Warum gibt es zwischen jungen Ostdeutschen und deren DDR-sozialisierten Eltern keinen Generationenkonflikt, wie ihn die 68er mit der Nazi-Generation austrugen?

Die westdeutsche Nachkriegsgeneration wuchs in einer Atmosphäre öffentlichen Schweigens über die NS-Verbrechen und privater Fasziniertheit vom Krieg auf. Diese Art, mit Geschichte umzugehen, ist den Ostdeutschen erspart geblieben. Hinzu kommt, dass man die Stasi nicht mit Auschwitz vergleichen kann. Der Alltag in der DDR war zwar in vielen Details totalitärer als der im nationalsozialistischen Deutschland. Aber im Ausmaß der begangenen Verbrechen verbietet sich der Vergleich. Die Rede vom Totalitarismus sollte im Kalten Krieg die östlichen Diktaturen in eine Reihe mit den NS-Verbrechen stellen. Wir müssen lernen, dass mehr Totalitarismus auch weniger Verbrechen heißen kann.

Herr Niethammer, stärker als früher wird heute auch an deutsche Opfer im 20. Jahrhundert erinnert, etwa an die Bombennächte des 2. Weltkriegs. Liegt das Erinnern an den 17. Juni in diesem Trend?

Das Erinnern an Deutschland ohne die deutschen Schmerzen war immer verkehrt. Ich habe mich ein Leben lang dafür stark gemacht, die NS-Zeit offen und mit Konsequenzen aufzuarbeiten. Falsch war aber zu sagen: Es gibt ein großes Verbrechen, Auschwitz, und alles andere ist dem gegenüber nicht erinnerungswürdig. Das führt dazu, dass nicht Wirklichkeit erinnert wird, sondern nur ein Symbol.

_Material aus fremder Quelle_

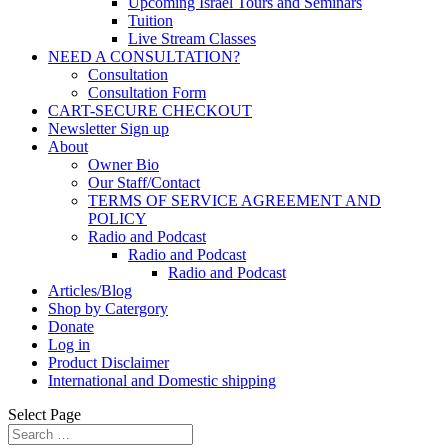
Upcoming Israel Tours and Seminars
Tuition
Live Stream Classes
NEED A CONSULTATION?
Consultation
Consultation Form
CART-SECURE CHECKOUT
Newsletter Sign up
About
Owner Bio
Our Staff/Contact
TERMS OF SERVICE AGREEMENT AND
POLICY
Radio and Podcast
Radio and Podcast
Radio and Podcast
Articles/Blog
Shop by Catergory
Donate
Log in
Product Disclaimer
International and Domestic shipping
Select Page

Sie behaupten, die Erinnerung an Auschwitz lässt andere, später gemachte Opfererfahrungen nicht zu?

Die meisten Menschen habe ja keine persönliche Erinnerung an die Judenvernichtung. Sie akzeptieren eine medial vermittelte Erinnerung und trennen reale Erinnerungen davon ab. Eine solche Spaltung zwischen dem, was man historisch gelernt und moralisch eingesehen hat, und der eigenen Erfahrung ist kein guter Prozess. In der Konkurrenz beider Diktaturen um öffentliche Anerkennung verblassen alle Opfererfahrungen neben dem Holocaust.

Was folgt aus dieser von Ihnen beschriebenen Konkurrenz der Opfer?

Viele in Westdeutschland haben gelernt, Auschwitz sei das Einzige und das Wichtigste. Deshalb schaffen wir es nicht, uns auf eine nicht kränkende Weise in Beziehung zu setzen mit Leuten, die liebevoll behandelt und anerkannt werden müssten, obwohl sie nicht den gleichen weltgeschichtlichen Stellenwert haben. Auschwitz ist das Wichtigste, aber nicht das Einzige.